Listed entries Start Marker

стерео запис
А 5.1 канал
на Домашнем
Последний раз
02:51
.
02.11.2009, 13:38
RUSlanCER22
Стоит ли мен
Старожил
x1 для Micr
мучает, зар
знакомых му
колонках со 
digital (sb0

Listed entries End Marker

> _Problem to solve_
All entries are to be output exactly as they stand.

> _Response_
стерео запис
А 5.1 канал
на Домашнем
Последний раз
02:51
.
02.11.2009, 13:38
RUSlanCER22
Стоит ли мен
Старожил
x1 для Micr
мучает, зар
знакомых му
колонках со 
digital (sb0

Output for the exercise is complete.